> _Work task_
In the lines below, look for "eMAXIS". Copy each line where it appears.

Dataset entries:
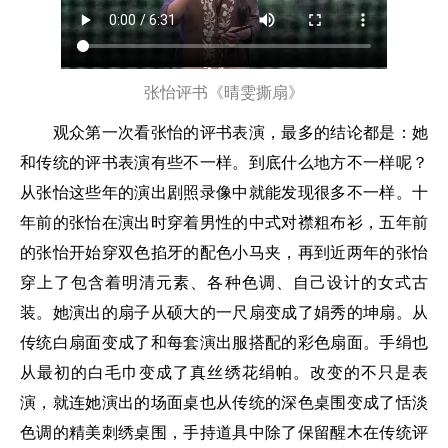
张怡评书《晴雯撕扇》
观众第一次看张怡的评书表演，最多的结论都是：她
和传统的评书表演有些不一样。到底什么地方不一样呢？
从张怡这些年的演出剧照录像中就能发现很多不一样。十
年前的张怡在演出时穿着男性的中式对襟粗布衫，五年前
的张怡开始穿双色掐牙的配色小马夹，再到近两年的张怡
穿上了包含着明清元素、各种色调、自己设计的女式古
装。她演出的扇子从硕大的一尺扇变成了娟秀的坤扇。从
传统白扇面变成了和每套演出服搭配的彩色扇面。手绢也
从最初的白毛巾变成了真丝绣花绢帕。改变的不只是表
演，就连她演出的场面桌也从传统的深色桌围变成了恬淡
色调的精美刺绣桌围，手持道具中除了保留醒木在传统评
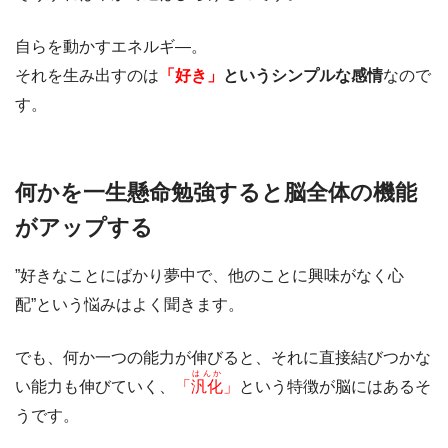
自らを動かすエネルギ―。
それを生み出すのは
「好き」
というシンプルな感情
なので
す。
何かを一生懸命勉強すると脳全体の機能
がアップする
”好きなことにばかり夢中で、他のことに興味がなく心
配”という悩みはよく聞きます。
でも、何か一つの能力が伸びると、それに直接結びつかな
はんか
い能力も伸びていく、
「
汎化
」
という特徴が脳にはあるそ
うです。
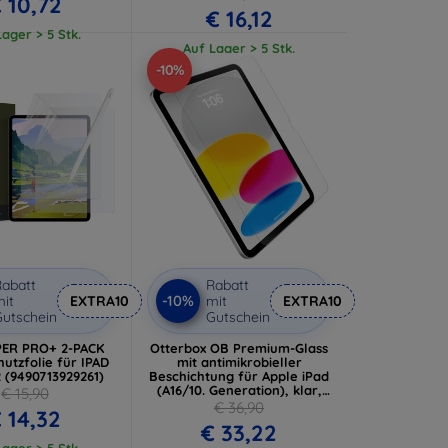
 10,72
€ 16,12
ager > 5 Stk.
Auf Lager > 5 Stk.
-10%
abatt
Rabatt
-10%
it
EXTRA10
mit
EXTRA10
utschein
Gutschein
PER PRO+ 2-PACK
Otterbox OB Premium-Glass
utzfolie für IPAD
mit antimikrobieller
2 (9490713929261)
Beschichtung für Apple iPad
(A16/10. Generation), klar,
€ 15,90
PP (77-93951)
€ 36,90
 14,32
€ 33,22
ager > 5 Stk.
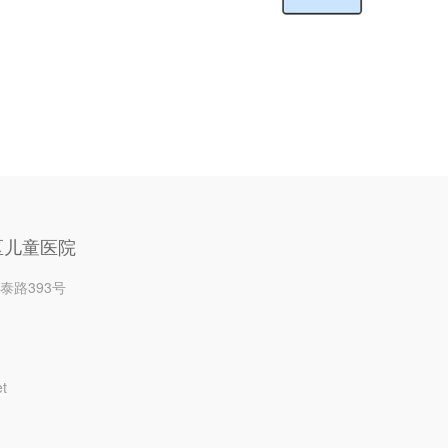
区儿童医院
泰路393号
t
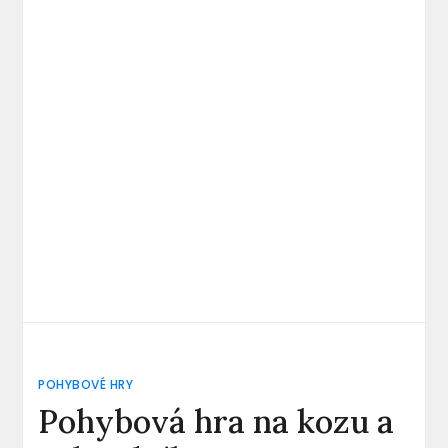
POHYBOVÉ HRY
Pohybová hra na kozu a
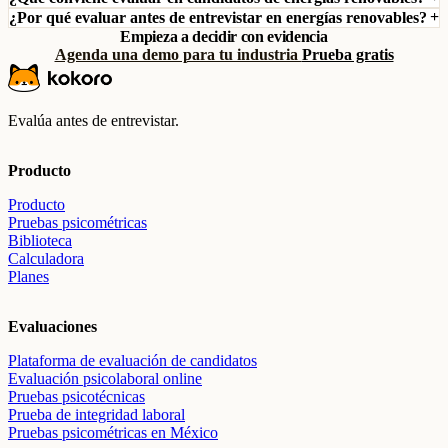
¿Por qué evaluar antes de entrevistar en energías renovables?
Empieza a decidir con evidencia
Agenda una demo para tu industria
Prueba gratis
Evalúa antes de entrevistar.
Producto
Producto
Pruebas psicométricas
Biblioteca
Calculadora
Planes
Evaluaciones
Plataforma de evaluación de candidatos
Evaluación psicolaboral online
Pruebas psicotécnicas
Prueba de integridad laboral
Pruebas psicométricas en México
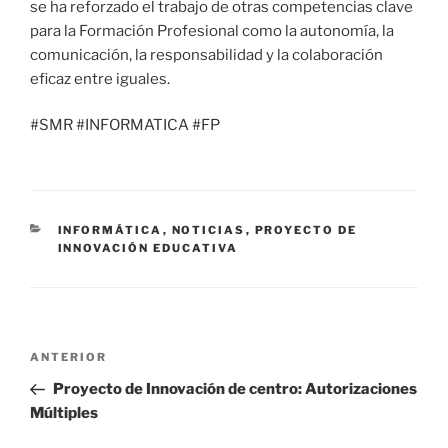
se ha reforzado el trabajo de otras competencias clave
para la Formación Profesional como la autonomía, la
comunicación, la responsabilidad y la colaboración
eficaz entre iguales.
#SMR #INFORMATICA #FP
CATEGORÍAS
INFORMÁTICA
,
NOTICIAS
,
PROYECTO DE
INNOVACIÓN EDUCATIVA
Navegación
Entrada
ANTERIOR
de
anterior:
Proyecto de Innovación de centro: Autorizaciones
entradas
Múltiples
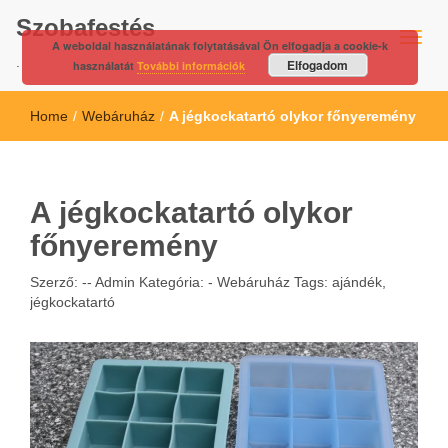
Szobafestés
A weboldal használatának folytatásával Ön elfogadja a cookie-k
.
Elfogadom
használatát
További információk
Home
/
Webáruház
/
A jégkockatartó olykor főnyeremény
A jégkockatartó olykor
főnyeremény
Szerző: --
Admin
Kategória: -
Webáruház
Tags:
ajándék
,
jégkockatartó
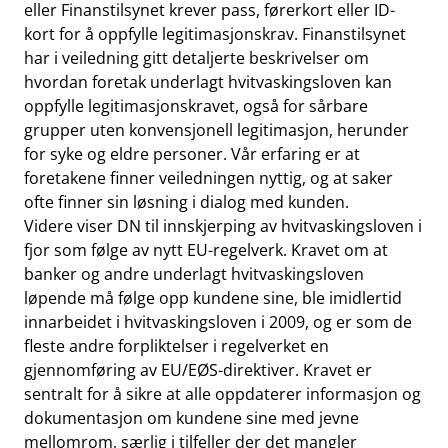
eller Finanstilsynet krever pass, førerkort eller ID-
kort for å oppfylle legitimasjonskrav. Finanstilsynet
har i veiledning gitt detaljerte beskrivelser om
hvordan foretak underlagt hvitvaskingsloven kan
oppfylle legitimasjonskravet, også for sårbare
grupper uten konvensjonell legitimasjon, herunder
for syke og eldre personer. Vår erfaring er at
foretakene finner veiledningen nyttig, og at saker
ofte finner sin løsning i dialog med kunden.
Videre viser DN til innskjerping av hvitvaskingsloven i
fjor som følge av nytt EU-regelverk. Kravet om at
banker og andre underlagt hvitvaskingsloven
løpende må følge opp kundene sine, ble imidlertid
innarbeidet i hvitvaskingsloven i 2009, og er som de
fleste andre forpliktelser i regelverket en
gjennomføring av EU/EØS-direktiver. Kravet er
sentralt for å sikre at alle oppdaterer informasjon og
dokumentasjon om kundene sine med jevne
mellomrom, særlig i tilfeller der det mangler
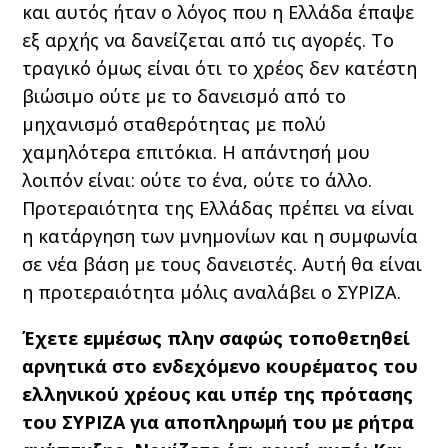
και αυτός ήταν ο λόγος που η Ελλάδα έπαψε
εξ αρχής να δανείζεται από τις αγορές. Το
τραγικό όμως είναι ότι το χρέος δεν κατέστη
βιώσιμο ούτε με το δανεισμό από το
μηχανισμό σταθερότητας με πολύ
χαμηλότερα επιτόκια. Η απάντησή μου
λοιπόν είναι: ούτε το ένα, ούτε το άλλο.
Προτεραιότητα της Ελλάδας πρέπει να είναι
η κατάργηση των μνημονίων και η συμφωνία
σε νέα βάση με τους δανειστές. Αυτή θα είναι
η προτεραιότητα μόλις αναλάβει ο ΣΥΡΙΖΑ.
Έχετε εμμέσως πλην σαφώς τοποθετηθεί
αρνητικά στο ενδεχόμενο κουρέματος του
ελληνικού χρέους και υπέρ της πρότασης
του ΣΥΡΙΖΑ για αποπληρωμή του με ρήτρα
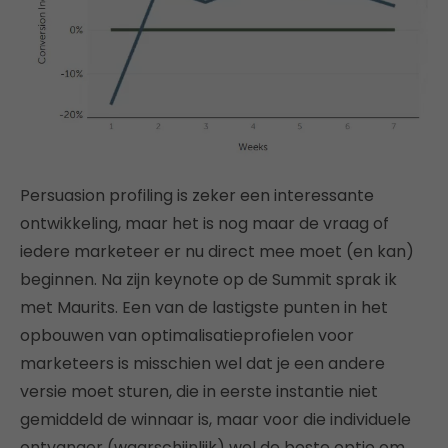
Persuasion profiling is zeker een interessante
ontwikkeling, maar het is nog maar de vraag of
iedere marketeer er nu direct mee moet (en kan)
beginnen. Na zijn keynote op de Summit sprak ik
met Maurits. Een van de lastigste punten in het
opbouwen van optimalisatieprofielen voor
marketeers is misschien wel dat je een andere
versie moet sturen, die in eerste instantie niet
gemiddeld de winnaar is, maar voor die individuele
ontvanger (waarschijnlijk) wel de beste optie om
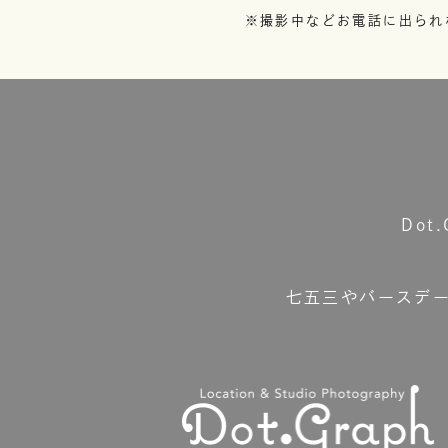
※撮影中などお電話に出られ
Do
七五三やバースデ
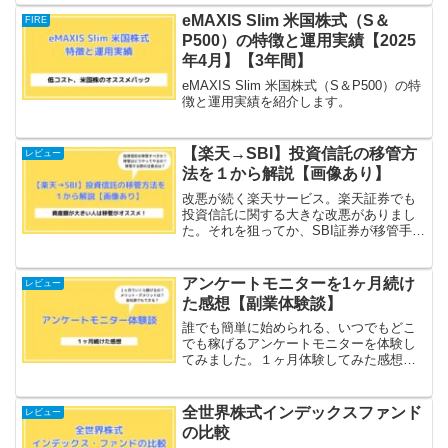
eMAXIS Slim 米国株式（S＆
FIRE
P500）の特徴と運用実績【2025
年4月】【3年間】
eMAXIS Slim 米国株式（S＆P500）の特
徴と運用実績を紹介します。
【楽天→SBI】投資信託の移管方
レビュー
法を１から解説【画像あり】
改悪が続く楽天サービス。楽天証券でも
投資信託に関する大きな改悪がありまし
た。それを狙ってか、SBI証券が移管手数
料の負担サービスを開始。楽天証券から
SBI証券への投資信託移管方法、手数料の
キャッシュバック方法を画像付で丁寧に
アンケートモニターを1ヶ月続け
レビュー
解説します。
た感想【副業体験談】
誰でも簡単に始められる、いつでもどこ
でも稼げるアンケートモニターを体験し
てみました。１ヶ月体験してみた感想を
紹介します。
全世界株式インデックスファンド
レビュー
の比較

> _Reply_
eMAXIS Slim 米国株式（S＆
eMAXIS Slim 米国株式（S＆P500）の特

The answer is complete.